● WHAT THE EXERCISE ASKS
Exclude the pictures, then copy all remaining records exactly.

┌──

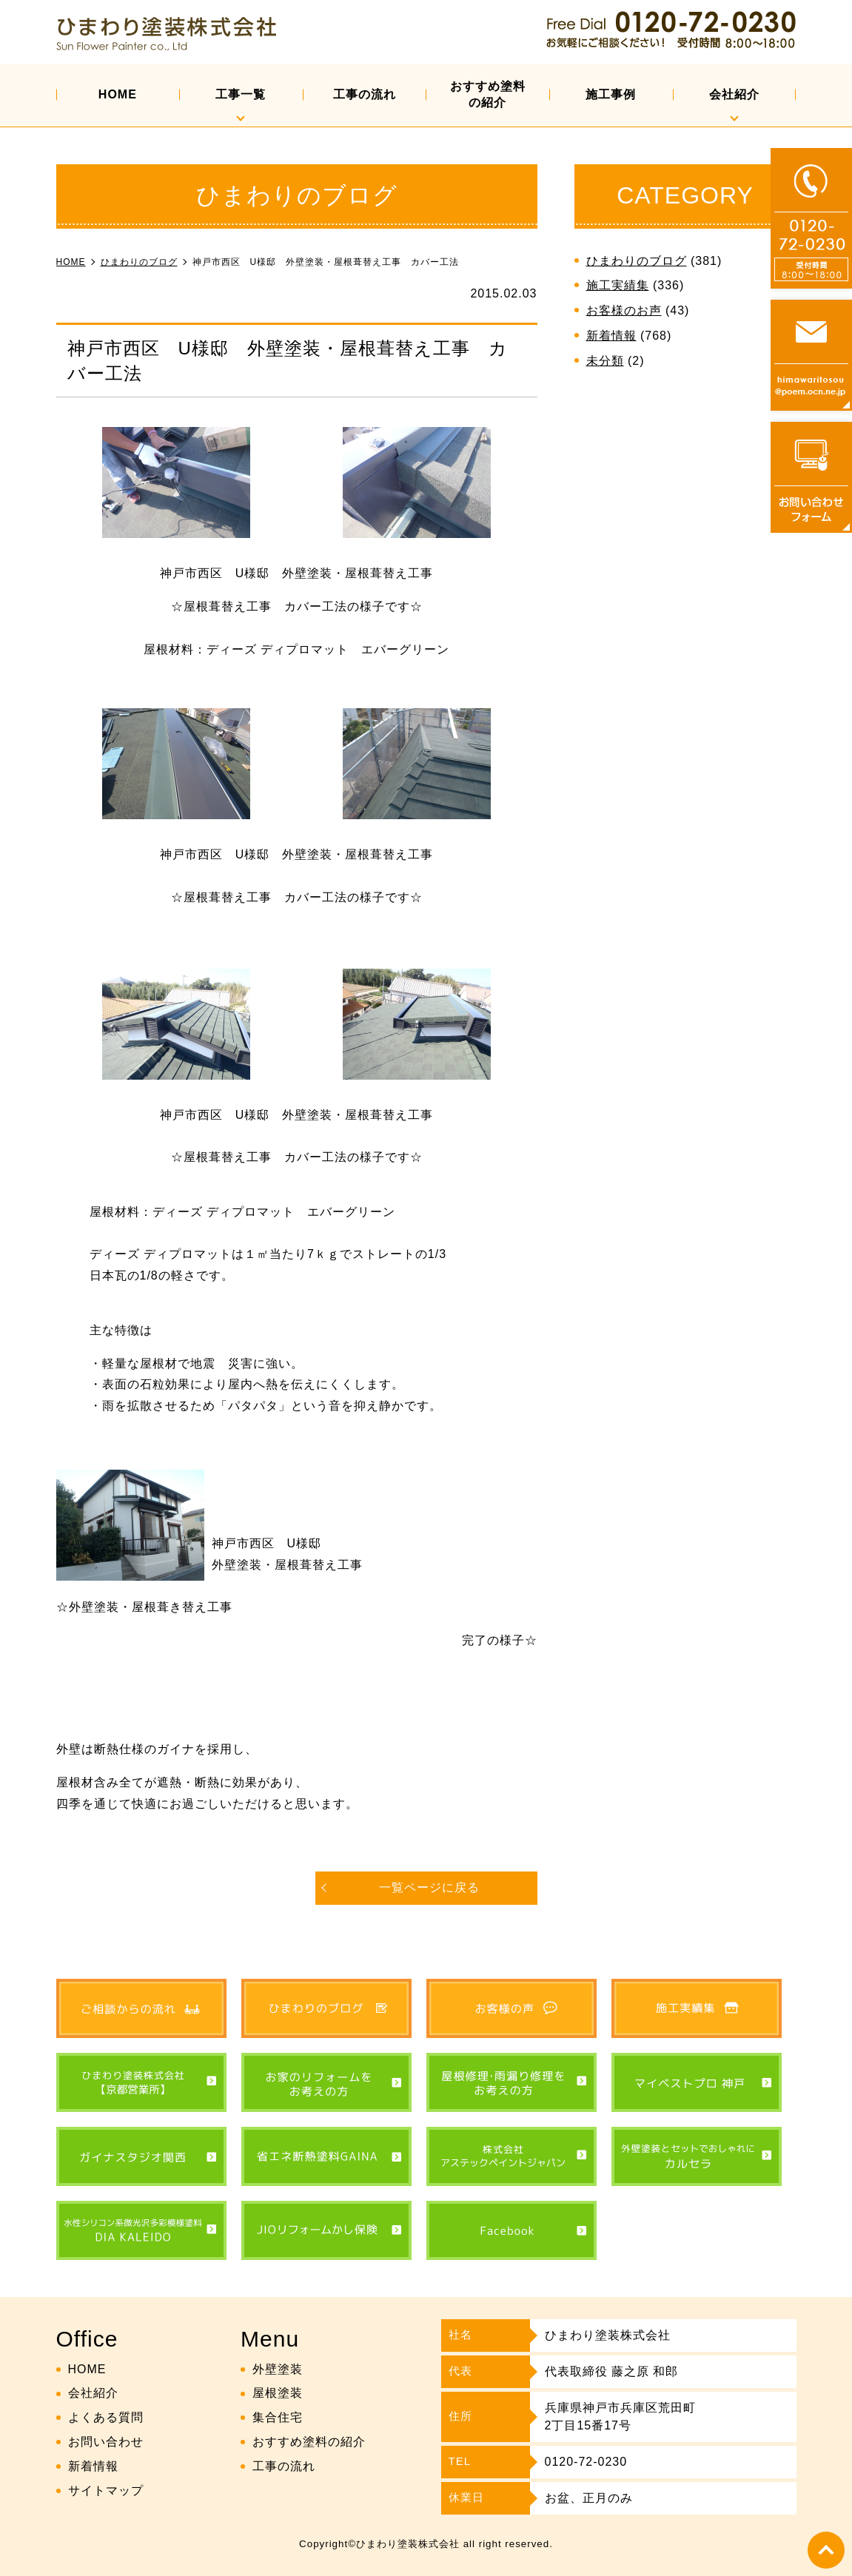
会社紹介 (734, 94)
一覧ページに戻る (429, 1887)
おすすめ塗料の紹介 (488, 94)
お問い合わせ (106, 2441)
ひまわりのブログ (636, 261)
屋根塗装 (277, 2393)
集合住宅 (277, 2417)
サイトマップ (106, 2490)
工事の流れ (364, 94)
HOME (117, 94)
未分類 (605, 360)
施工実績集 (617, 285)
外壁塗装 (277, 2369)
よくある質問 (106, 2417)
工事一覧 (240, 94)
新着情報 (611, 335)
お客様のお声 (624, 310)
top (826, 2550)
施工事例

└──

● THE ANSWER
会社紹介 (734, 94)
一覧ページに戻る (429, 1887)
おすすめ塗料の紹介 (488, 94)
お問い合わせ (106, 2441)
ひまわりのブログ (636, 261)
屋根塗装 (277, 2393)
集合住宅 (277, 2417)
サイトマップ (106, 2490)
工事の流れ (364, 94)
HOME (117, 94)
未分類 (605, 360)
施工実績集 (617, 285)
外壁塗装 (277, 2369)
よくある質問 (106, 2417)
工事一覧 (240, 94)
新着情報 (611, 335)
お客様のお声 (624, 310)
top (826, 2550)
施工事例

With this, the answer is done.